This is an excerpt from a novel.
"I need a new purse," Mother said abruptly, staring at the green beans on her fork.
"So get one," Dad answered. Dad believes in solving problems.
"You don't understand. 'Getting' a purse is not something you do everyday."
"It's something I don't do at all," I offered. "I think there are perceptions about people carrying purses."
Mother ignored me. "A purse is something you have with you all the time."
"Like a husband," Dad suggested helpfully.
"More so."
"How can anything be more so than a husband?"
Mother sighed. "I ask myself that sometimes. But I need a purse."
"How can anything be more so than a husband?" Dad asked himself. While he considered that conundrum, he tendered a solution to Mother's, "So go to the store and get one."
"What if I can't find exactly what I want?"
"Tell the clerk to find you a purse. What's so hard about a purse? You use it to carry things."
"You will never know what's waiting for you if you don't try," I added.
We considered pursing as a sport. Mother stirred her vegetable with a fork; Dad hummed a tune to himself; I tried rehearsing what I would say if anyone asked me if I planned to carry a purse. Then I thought of all the girls I had seen and what purses they carried. Mostly they had miniscule packets on long strings, or, if they were athletes, backpacks. Maybe purses were a by-product of girls turning into mothers.
"And it has to be the right color."
"Why is color important? My mother used to have fifty purses; one for every pair of shoes she owned. If she had fifty, you can have two.
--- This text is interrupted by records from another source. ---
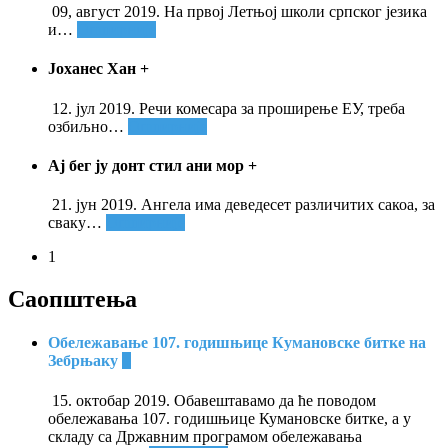
09, август 2019. На првој Летњој школи српског језика
и
…
Опширније
Јоханес Хан
+
12. јул 2019. Речи комесара за проширење ЕУ, треба
озбиљно
…
Опширније
Ај бег ју донт стил ани мор
+
21. јун 2019. Ангела има деведесет различитих сакоа, за
сваку
…
Опширније
1
Саопштења
Обележавање 107. годишњице Кумановске битке на
Зебрњаку
+
15. октобар 2019. Обавештавамо да ће поводом
обележавања 107. годишњице Кумановске битке, а у
складу са Државним програмом обележавања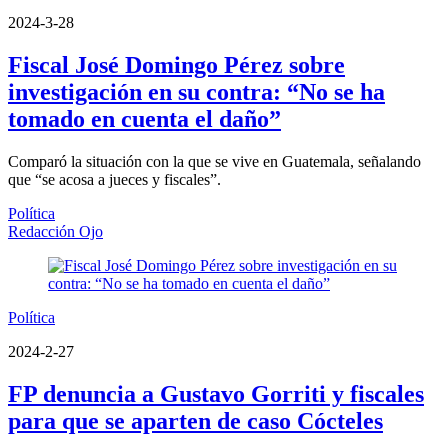
2024-3-28
Fiscal José Domingo Pérez sobre
investigación en su contra: “No se ha
tomado en cuenta el daño”
Comparó la situación con la que se vive en Guatemala, señalando
que “se acosa a jueces y fiscales”.
Política
Redacción Ojo
Política
2024-2-27
FP denuncia a Gustavo Gorriti y fiscales
para que se aparten de caso Cócteles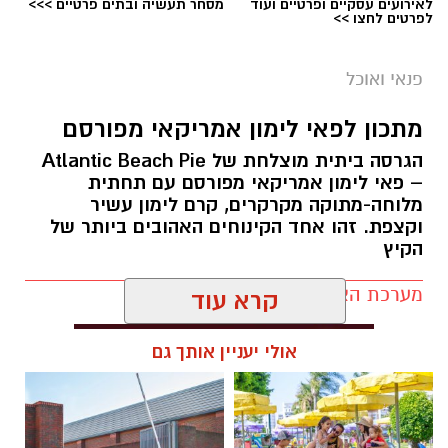
לאירועים עסקיים ופרטיים ועוד
מסחר תעשיה ובתים פרטיים >>>
מטגנים את הבצל במשך כ-2 דקות.
לפרטים לחצו >>
מוסיפים את קוביות הפלפלים ומקפיצים 3–4
דקות, עד שהן מתרככות אך נשארות מעט
פנאי ואוכל
פריכות.
בקערה טורפים את הביצים עם המלח,
מתכון לפאי לימון אמריקאי מפורסם
הפלפל, הפפריקה והכורכום.
הגרסה ביתית מוצלחת של Atlantic Beach Pie
מוסיפים את עשבי התיבול ואת הגבינה (אם
– פאי לימון אמריקאי מפורסם עם תחתית
משתמשים) ומערבבים.
מלוחה-מתוקה מקרקרים, קרם לימון עשיר
ופל בלגי במילוי שוקולד וחלוה צילום הדס ניצן
וקצפת. זהו אחד הקינוחים האהובים ביותר של
יוצקים את תערובת הביצים למחבת מעל
הקיץ
מצרכים (לכ-4 ופלים גדולים
):
הפלפלים.
מנמיכים את האש, מכסים ומבשלים כ-4
מערכת האתר / 09:33 23.07.26
1 ו-1/2 כוסות קמח
דקות.
קרא עוד
מקפלים את החביתה ומגישים חמה.
2 ביצים
טיפ לשדרוג
אולי יעניין אותך גם
אפשר להוסיף:
תגים:
פאי לימון אמריקאי מפורסם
So buy two."
"I can't. That would be like double-dating. When I swear allegiance, I mean what I say."
"You're not marrying the sack; you're using it to haul things around."
"We need a strong connection," Mother continued, staring past Dad. "A purse means something."
"It means there better be enough money in it to pay bills."
"Just like wallets. Can wallets be black? Oh, no. Wallets are brown."
Dad and I stared at each other across the tablecloth.
"Funny," Dad observed. "I saw black wallets the last time I was in the leather goods department. In fact I think I even may have a black wallet here." He squirmed sideways in his chair and from his pants pocket produced a black wallet curved into a half moon shape, which rocked gently on his palm.
"Wallets are brown," Mother continued, staring past the half-cylinder held before her. "And purses, generally. Black purses block the flow of energy."
"They block what? What are you talking about?" Dad looked at his wallet, looked at me ("Black," I mouthed), and shoveled his wallet back into his rear pocket. He excavated his fork from his spaghetti, and analyzed it carefully.
"Once I had a black purse, and the top came off. My father fixed it by screwing in a brass bar across the top of the whole purse. 'It will never come off again,' he promised me. It didn't, but the purse was awfully heavy, especially for a shoulder purse. For six months I leant to one side and had one very strong shoulder."
"I promise I won't put metal into your purse," Dad held up one hand. "Especially round metal objects with pictures stamped on them."
"Although it's generally not possible to know what the right purse should be before you see it. There are certain requirements."
"Like what? Although I know I shouldn't be asking."
"It needs to be bigger on the inside than on the outside. Like an onion."
"Or a report card," I added.
"Like a report card," Mother repeated. "It keeps track of things."
"Big sack," Dad agreed. "We've got plenty of grocery bags underneath the sink if you want something brown and large."
"Waterproof," said Mother firmly. "Grocery bags aren't waterproof."
"I'll say. Did I ever tell you time I was carrying groceries out of the store for one of my mother’s parties? It was raining, and the bottom fell out. Artichokes bouncing along the parking lot, that funny lettuce that looks like the weeds in the lawn just lying on the asphalt, limp and flat."
"What did you do?"
"Picked up the stuff. Of course I lost one artichoke in the sewer, and got yelled at by my mother for not buying enough."
"Did she ever know?"
"Nope. I told her there was a freeze in Chile, and the price of artichokes almost doubled in a week; I didn't have enough to get all she put on the list."
"But you really just packed up the groceries and took them home?"
"Yup. The people at her dinner party never knew the difference. I remember watching them eat their salads, thinking of the parking lot, the rain, and where the car tires had been." Dad cleared his throat. "Same thing with a purse. If you need a purse, just go out and get one. Make sure it's big enough to hold all the stuff you want to carry around, and you're set. I'll even go with you. It shouldn't take more than five minutes."